TASK STATEMENT
What lines in the data hold the string "your"? Show them.

DATA TO USE
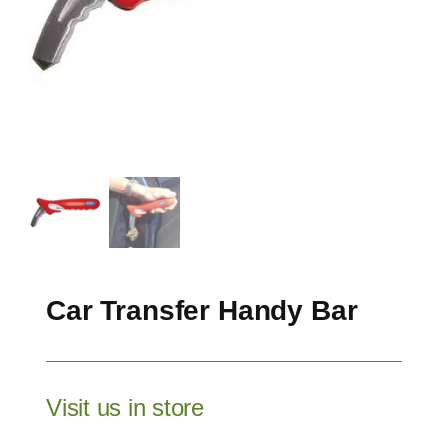
Car Transfer Handy Bar
Visit us in store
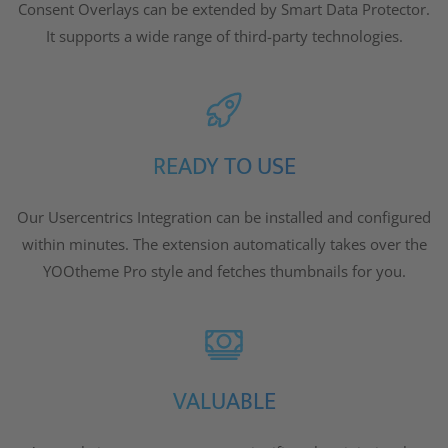
Consent Overlays can be extended by Smart Data Protector.
It supports a wide range of third-party technologies.
READY TO USE
Our Usercentrics Integration can be installed and configured
within minutes. The extension automatically takes over the
YOOtheme Pro style and fetches thumbnails for you.
VALUABLE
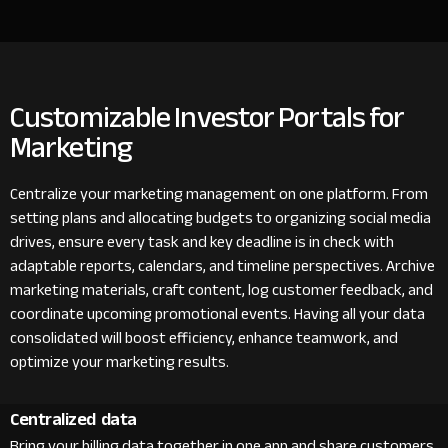
Customizable Investor Portals for
Marketing
Centralize your marketing management on one platform. From
setting plans and allocating budgets to organizing social media
drives, ensure every task and key deadline is in check with
adaptable reports, calendars, and timeline perspectives. Archive
marketing materials, craft content, log customer feedback, and
coordinate upcoming promotional events. Having all your data
consolidated will boost efficiency, enhance teamwork, and
optimize your marketing results.
Centralized data
Bring your billing data together in one app and share customers,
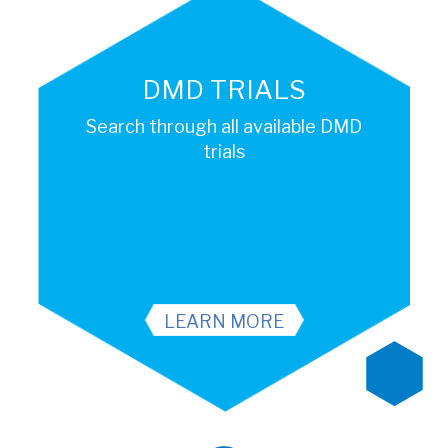
DMD TRIALS
Search through all available DMD
trials
LEARN MORE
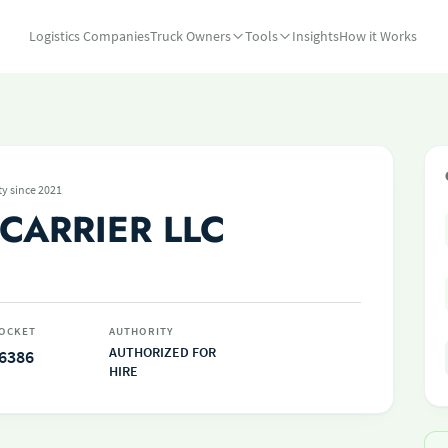
Logistics Companies
Truck Owners
Tools
Insights
How it Works
ty since 2021
CARRIER LLC
OCKET
AUTHORITY
AUTHORIZED FOR
6386
HIRE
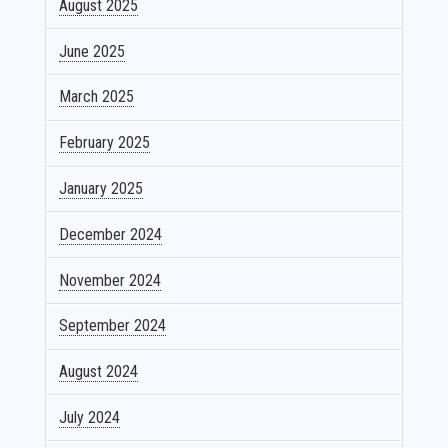
August 2025
June 2025
March 2025
February 2025
January 2025
December 2024
November 2024
September 2024
August 2024
July 2024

EXERCISE SOLUTION
Centralize your marketing management on one platform. From
coordinate upcoming promotional events. Having all your data
optimize your marketing results.
Bring your billing data together in one app and share customers,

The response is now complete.